**WHAT TO PRODUCE:** Leave out every picture, and output exactly the lines from the line containing "List each element" through the last line of the data.

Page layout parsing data

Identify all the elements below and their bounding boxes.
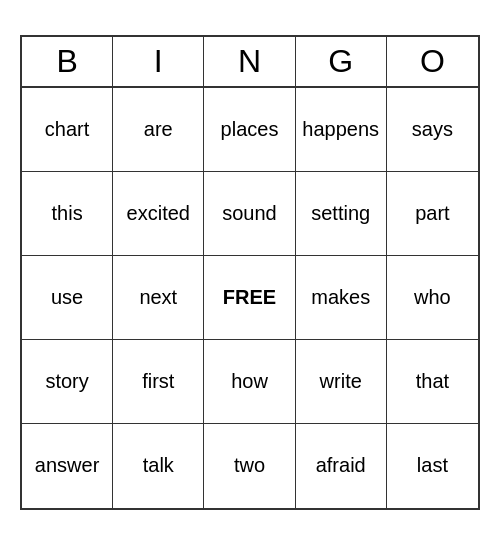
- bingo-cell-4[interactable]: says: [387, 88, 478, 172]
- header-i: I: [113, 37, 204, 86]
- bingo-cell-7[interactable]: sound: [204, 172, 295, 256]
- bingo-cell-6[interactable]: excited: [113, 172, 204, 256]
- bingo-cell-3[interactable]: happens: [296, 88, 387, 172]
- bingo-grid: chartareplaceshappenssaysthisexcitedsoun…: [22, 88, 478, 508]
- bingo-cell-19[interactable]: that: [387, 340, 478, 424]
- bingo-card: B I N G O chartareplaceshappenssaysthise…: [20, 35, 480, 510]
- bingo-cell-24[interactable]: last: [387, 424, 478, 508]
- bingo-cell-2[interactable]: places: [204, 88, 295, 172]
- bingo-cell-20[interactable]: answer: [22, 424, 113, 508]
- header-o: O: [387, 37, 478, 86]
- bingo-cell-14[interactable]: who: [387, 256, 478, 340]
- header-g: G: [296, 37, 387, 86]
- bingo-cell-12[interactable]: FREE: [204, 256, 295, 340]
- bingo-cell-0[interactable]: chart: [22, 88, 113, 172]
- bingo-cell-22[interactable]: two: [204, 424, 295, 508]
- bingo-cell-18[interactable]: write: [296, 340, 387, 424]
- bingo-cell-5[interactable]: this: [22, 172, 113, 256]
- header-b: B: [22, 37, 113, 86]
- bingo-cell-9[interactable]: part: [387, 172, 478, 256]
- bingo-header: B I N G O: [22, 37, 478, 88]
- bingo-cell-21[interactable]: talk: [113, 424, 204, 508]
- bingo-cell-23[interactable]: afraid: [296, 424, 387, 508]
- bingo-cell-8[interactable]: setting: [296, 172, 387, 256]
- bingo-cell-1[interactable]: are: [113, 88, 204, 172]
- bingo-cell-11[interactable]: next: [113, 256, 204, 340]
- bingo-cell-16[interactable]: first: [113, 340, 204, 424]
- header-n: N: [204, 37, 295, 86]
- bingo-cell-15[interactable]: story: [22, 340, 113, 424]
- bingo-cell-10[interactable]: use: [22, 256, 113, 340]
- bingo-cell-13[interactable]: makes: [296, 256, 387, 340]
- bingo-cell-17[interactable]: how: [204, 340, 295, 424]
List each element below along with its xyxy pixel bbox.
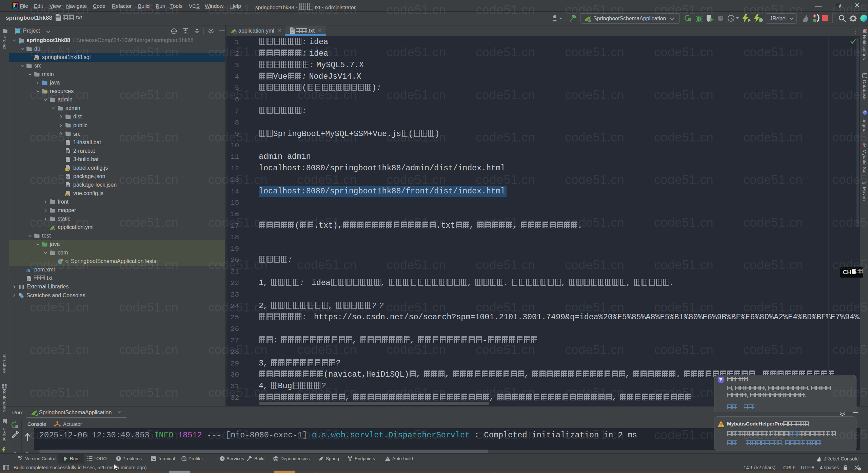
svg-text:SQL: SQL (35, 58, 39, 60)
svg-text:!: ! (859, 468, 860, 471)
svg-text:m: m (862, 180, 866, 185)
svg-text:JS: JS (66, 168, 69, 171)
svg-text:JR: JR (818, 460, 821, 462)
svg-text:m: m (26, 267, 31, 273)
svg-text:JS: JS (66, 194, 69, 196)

**EXERCISE RESULT:**
List each element below along with its xyxy pixel bbox.
svg-text:SQL: SQL (35, 58, 39, 60)
svg-text:!: ! (859, 468, 860, 471)
svg-text:m: m (862, 180, 866, 185)
svg-text:JS: JS (66, 168, 69, 171)
svg-text:JR: JR (818, 460, 821, 462)
svg-text:m: m (26, 267, 31, 273)
svg-text:JS: JS (66, 194, 69, 196)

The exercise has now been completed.